To the outsider it may seem a bit incredible that the descendants of cannibals—and the majority of them are just that—should be devoting their young talents to saving life, where their ancestors were bent on destroying it. But to me the protean change is a very logical thing. The cannibals were anatomists, and their gruesome habits made them familiar with the set-up of the human body. Just as Roman surgeons studied the victims dragged from the arena, so the wiser of the anthropophagi observed and learned. Neither ways were pretty roads to knowledge, but strange things have happened in the Martyrdom of Man.
As I lectured the students in the postmortem theater I often paused in interest at the skill of this one and that, plying the knife. No one of them had ever seen cannibalism in practice; but ancestral voices, turned friendly and benevolent, seemed to be telling them what to do.
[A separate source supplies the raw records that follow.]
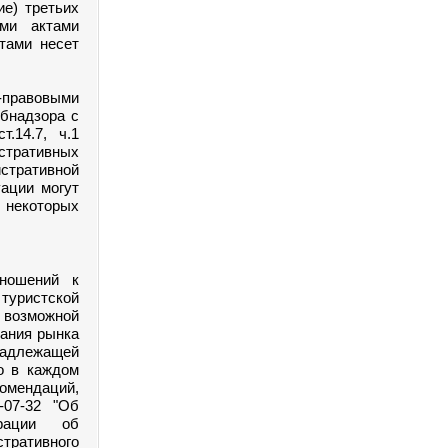
ие) третьих
ми актами
тами несет
-правовыми
бнадзора с
.14.7, ч.1
тративных
стративной
уации могут
в некоторых
ношений к
уристской
 возможной
вания рынка
надлежащей
о в каждом
омендаций,
-07-32 "Об
ерации об
ративного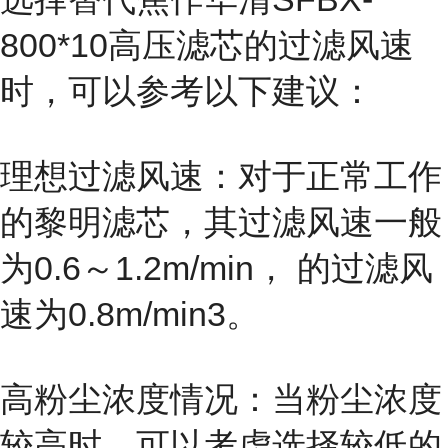
800*10高压滤芯的过滤风速
时，可以参考以下建议：
理想过滤风速：对于正常工作
的黎明滤芯，其过滤风速一般
为0.6～1.2m/min， 的过滤风
速为0.8m/min3。
高粉尘浓度情况：当粉尘浓度
较高时，可以考虑选择较低的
I have a photograph which I took down in Santa Ana, Solomon Islands. It is of a brown woman, practically nude, with shark’s teeth around her neck and a long clam-hinge sticking through her nose. I think I’ve told you how I took this picture of Mrs. Kuper, the trader’s wife. She was holding up one small, naked boy, and another stood at her side. I have another picture; it is of a good-looking boy, very collegiate in a tweed suit and striped necktie. He would be hard to recognize as the naked child in the first picture.
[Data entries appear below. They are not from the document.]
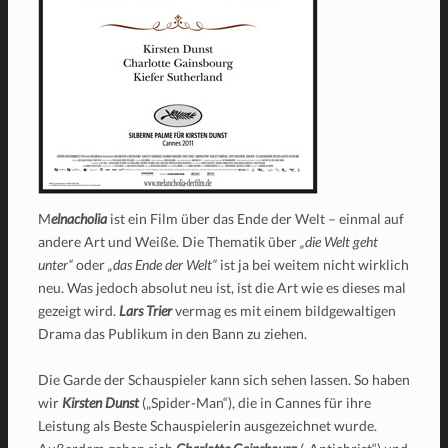
M
elnacholia
ist ein Film über das Ende der Welt – einmal auf
andere Art und Weiße. Die Thematik über
„die Welt geht
unter“
oder
„das Ende der Welt“
ist ja bei weitem nicht wirklich
neu. Was jedoch absolut neu ist, ist die Art wie es dieses mal
gezeigt wird.
Lars Trier
vermag es mit einem bildgewaltigen
Drama das Publikum in den Bann zu ziehen.
Die Garde der Schauspieler kann sich sehen lassen. So haben
wir
Kirsten Dunst
(„Spider-Man“), die in Cannes für ihre
Leistung als Beste Schauspielerin ausgezeichnet wurde.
Geoffrey Kuper’s father was sufficiently well-to-do to send him for study in New Zealand. He graduated from our Central Medical, class of ’38, and Sydney gave him a prize “for the most distinguished scholar of the year.” Before he took up his duties as N.M.P. in the Solomons, he dropped in on his old school-friends in Auckland. A reporter got hold of him and Geoffrey told of the first scholastic prize he ever received, an honorary belt which his mother’s tribe gave him as an introduction to manhood. It was a hard initiation. For six months he had stayed in the ceremonial house, among the ancestral canoes and family skulls. Priests came to his pagan retreat to instruct him in tribal duties, which included house-building and the preparing of a yam and dalo garden.
Then he was put in a fishing canoe where the priests angled until they caught a great bonito. It was the boy’s task to wrestle with the fish and hold it until it ceased to flap. Boy and fish were taken to the pagan altar where priests squeezed the bonito’s gills and let drops of blood fall into the initiate’s mouth. At the end of the long ceremony Geoffrey was taken to a high tower and allowed to throw food down to the admiring populace. “That part was fun,” he said.